Thank you.
My organization, WUSC, works to expand education and employment opportunities for marginalized youth, and has a strong presence in Iraq, in Jordan, in the refugee camps and host communities of northern Kenya and northern Uganda, and in South Sudan. In all of these places, we have been working with local institutions to foster better quality education and employment outcomes for girls, young women and refugees. As in Canada, all of these young people have been affected by the pandemic with the closure of schools and a marked decrease in local economic activities and employment opportunities.
In these circumstances, refugee and out-of-school girls are particularly vulnerable to significant learning losses and to the lost social protection that schools often provide. Our current concern is that many of these young people will not return to class as schools open, and that those who do so will not receive the support they need to catch up and stay in school. This will result in higher dropout rates, lower graduation rates, early marriage and depressed future incomes.
Indeed, we are already seeing a significant decline in the return rates of girls to now-open schools in the Kakuma and Dadaab refugee camps in northern Kenya where we work.
Refugees and their host communities have not been passive in this context. Instead, they have been part of the response to the education crisis that COVID has caused and should form an important part of the longer-term solution. For example, we witnessed many instances of refugee and host communities undertaking door-to-door campaigns to identify vulnerable students and organizing peer support learning clubs and ed-tech sharing groups—all initiatives that have prevented some dropouts and learning losses, provided some ongoing social protection and, perhaps most importantly, helped to sustain a sense of hope amongst these vulnerable youth.
These efforts are unfortunately under-recognized, undervalued and under-supported by governments and the international development community. This is incredibly short-sighted, as these kinds of refugee-led initiatives are an essential complement to the other investments in teacher education, smaller classroom sizes and the integration of education technology in remote classrooms and communities, all of which need to happen.
In this context, the government's recently announced “together for learning” campaign, which seeks to mount an international effort to ensure that all refugee and displaced children and youth have access to the education they need and deserve is well-timed. However, to realize this campaign's potential and meet the increased needs of vulnerable youth and children caused by COVID, the government really needs to ensure sufficient and consistent funding, in part by investing in innovative approaches that support refugee-led responses to the education challenges that they face. Now really is the time to invest.
I will conclude my remarks with two recommendations.
First, the government has already committed to allocate no less than 10% of Canada's international assistance budget to education, but to education broadly. Now is the time to further focus these resources to direct a significant percentage of this commitment to the “together for learning” campaign, recognizing that refugee education has not received the level of support that it deserves in Canada's international development efforts.

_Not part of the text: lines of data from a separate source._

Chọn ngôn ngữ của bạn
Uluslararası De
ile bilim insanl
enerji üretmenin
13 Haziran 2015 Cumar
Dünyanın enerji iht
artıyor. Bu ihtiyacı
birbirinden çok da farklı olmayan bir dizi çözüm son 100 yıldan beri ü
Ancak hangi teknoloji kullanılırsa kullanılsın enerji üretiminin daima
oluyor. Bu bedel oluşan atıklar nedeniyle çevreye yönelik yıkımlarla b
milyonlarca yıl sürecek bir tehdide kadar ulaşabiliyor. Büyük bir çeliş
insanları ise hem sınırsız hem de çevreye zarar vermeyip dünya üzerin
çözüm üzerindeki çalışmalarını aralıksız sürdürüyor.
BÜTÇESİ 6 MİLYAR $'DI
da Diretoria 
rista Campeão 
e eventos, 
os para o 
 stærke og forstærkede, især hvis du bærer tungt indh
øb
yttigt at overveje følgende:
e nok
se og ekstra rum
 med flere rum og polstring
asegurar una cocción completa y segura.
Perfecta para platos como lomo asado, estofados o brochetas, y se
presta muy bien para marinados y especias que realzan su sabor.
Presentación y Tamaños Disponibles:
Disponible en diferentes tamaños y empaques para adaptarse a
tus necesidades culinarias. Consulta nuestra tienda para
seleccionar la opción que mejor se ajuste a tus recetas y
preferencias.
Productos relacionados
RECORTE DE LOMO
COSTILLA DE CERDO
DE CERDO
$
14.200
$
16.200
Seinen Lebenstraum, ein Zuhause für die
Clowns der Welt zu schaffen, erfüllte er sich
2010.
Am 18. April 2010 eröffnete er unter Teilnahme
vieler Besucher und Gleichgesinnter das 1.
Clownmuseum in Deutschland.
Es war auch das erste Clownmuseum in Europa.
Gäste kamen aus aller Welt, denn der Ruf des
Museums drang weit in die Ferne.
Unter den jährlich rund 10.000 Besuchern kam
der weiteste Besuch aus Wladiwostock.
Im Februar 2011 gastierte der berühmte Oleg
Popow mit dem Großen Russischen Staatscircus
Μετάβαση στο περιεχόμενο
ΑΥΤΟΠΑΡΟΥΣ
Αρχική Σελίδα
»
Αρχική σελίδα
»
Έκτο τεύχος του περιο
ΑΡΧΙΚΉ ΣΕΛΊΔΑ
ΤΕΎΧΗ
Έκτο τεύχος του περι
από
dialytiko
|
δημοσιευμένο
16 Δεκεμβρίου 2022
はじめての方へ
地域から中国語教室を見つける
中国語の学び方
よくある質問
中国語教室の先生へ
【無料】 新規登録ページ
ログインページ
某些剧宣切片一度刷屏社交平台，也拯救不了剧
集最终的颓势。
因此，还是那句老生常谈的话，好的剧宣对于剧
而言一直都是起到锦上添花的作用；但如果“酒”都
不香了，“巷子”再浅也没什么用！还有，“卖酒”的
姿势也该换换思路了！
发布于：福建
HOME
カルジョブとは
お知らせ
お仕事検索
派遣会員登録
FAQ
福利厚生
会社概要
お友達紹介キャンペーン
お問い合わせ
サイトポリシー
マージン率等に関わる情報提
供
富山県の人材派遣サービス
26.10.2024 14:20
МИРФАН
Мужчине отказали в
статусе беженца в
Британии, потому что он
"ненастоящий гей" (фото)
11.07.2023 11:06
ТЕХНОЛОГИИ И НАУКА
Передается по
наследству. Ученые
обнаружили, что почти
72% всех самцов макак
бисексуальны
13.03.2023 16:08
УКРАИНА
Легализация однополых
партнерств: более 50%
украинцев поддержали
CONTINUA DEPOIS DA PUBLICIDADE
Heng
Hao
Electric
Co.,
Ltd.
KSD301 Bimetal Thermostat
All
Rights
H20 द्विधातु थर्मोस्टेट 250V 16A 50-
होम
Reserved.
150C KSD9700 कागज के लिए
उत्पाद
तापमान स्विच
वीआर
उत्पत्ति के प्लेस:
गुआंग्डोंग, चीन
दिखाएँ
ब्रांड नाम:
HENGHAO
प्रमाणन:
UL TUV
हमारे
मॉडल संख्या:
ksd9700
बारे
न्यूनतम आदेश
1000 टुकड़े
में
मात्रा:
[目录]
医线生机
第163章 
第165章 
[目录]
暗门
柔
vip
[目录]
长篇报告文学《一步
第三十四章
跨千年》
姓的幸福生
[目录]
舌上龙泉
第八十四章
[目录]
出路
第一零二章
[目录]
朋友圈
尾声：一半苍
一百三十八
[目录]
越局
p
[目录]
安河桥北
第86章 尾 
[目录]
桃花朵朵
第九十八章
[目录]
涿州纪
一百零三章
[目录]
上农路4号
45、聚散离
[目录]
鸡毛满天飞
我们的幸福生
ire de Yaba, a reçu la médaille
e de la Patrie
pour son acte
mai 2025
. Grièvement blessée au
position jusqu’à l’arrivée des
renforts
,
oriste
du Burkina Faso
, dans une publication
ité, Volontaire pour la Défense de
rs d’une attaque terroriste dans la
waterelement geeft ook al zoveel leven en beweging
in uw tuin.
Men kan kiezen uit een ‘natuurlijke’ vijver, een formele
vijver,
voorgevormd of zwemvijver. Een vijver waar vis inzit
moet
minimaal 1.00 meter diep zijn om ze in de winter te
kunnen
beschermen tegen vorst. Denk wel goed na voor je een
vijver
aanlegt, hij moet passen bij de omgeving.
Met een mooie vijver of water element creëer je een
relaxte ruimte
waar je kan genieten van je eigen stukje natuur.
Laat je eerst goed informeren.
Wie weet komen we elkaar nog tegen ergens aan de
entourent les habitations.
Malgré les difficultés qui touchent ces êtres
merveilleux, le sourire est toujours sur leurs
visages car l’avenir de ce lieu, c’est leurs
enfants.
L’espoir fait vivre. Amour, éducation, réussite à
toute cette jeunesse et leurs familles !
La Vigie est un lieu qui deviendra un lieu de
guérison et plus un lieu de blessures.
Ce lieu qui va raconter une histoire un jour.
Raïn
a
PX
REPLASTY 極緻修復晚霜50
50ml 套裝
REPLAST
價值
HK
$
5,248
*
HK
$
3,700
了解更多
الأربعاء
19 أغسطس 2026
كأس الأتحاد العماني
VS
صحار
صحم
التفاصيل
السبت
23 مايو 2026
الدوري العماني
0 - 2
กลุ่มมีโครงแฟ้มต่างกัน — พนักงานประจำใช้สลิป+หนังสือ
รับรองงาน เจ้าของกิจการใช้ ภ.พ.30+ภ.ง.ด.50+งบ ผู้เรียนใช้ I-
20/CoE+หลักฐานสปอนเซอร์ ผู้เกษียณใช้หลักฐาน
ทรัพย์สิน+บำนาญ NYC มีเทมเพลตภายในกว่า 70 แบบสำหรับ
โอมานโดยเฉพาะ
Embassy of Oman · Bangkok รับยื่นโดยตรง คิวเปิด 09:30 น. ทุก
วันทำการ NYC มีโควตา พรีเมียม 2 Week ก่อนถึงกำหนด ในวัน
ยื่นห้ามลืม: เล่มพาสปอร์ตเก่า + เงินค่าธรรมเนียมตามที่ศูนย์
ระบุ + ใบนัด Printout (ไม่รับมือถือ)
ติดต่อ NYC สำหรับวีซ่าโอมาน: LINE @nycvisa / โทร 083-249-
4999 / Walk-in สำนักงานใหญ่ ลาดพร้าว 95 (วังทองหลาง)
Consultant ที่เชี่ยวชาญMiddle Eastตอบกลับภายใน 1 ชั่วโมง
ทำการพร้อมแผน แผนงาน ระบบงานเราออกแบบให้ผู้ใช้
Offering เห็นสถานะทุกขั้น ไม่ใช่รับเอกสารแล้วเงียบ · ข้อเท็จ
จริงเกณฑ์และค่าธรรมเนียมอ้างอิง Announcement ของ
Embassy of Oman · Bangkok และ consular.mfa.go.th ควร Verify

Second, the government should create a fund directly to support refugee voices, leadership, organizations and responses in the education sector. This could be modelled on the equality fund, which the government helped to create in 2019 to permanently change the model of support to women's rights organizations. Similarly, a fund to permanently change the model of support to refugee-led organizations and responses would address a critical gap in the global refugee support architecture. It could form an important new instrument in Canada's international development tool kit and become a pillar of the “together for learning” campaign.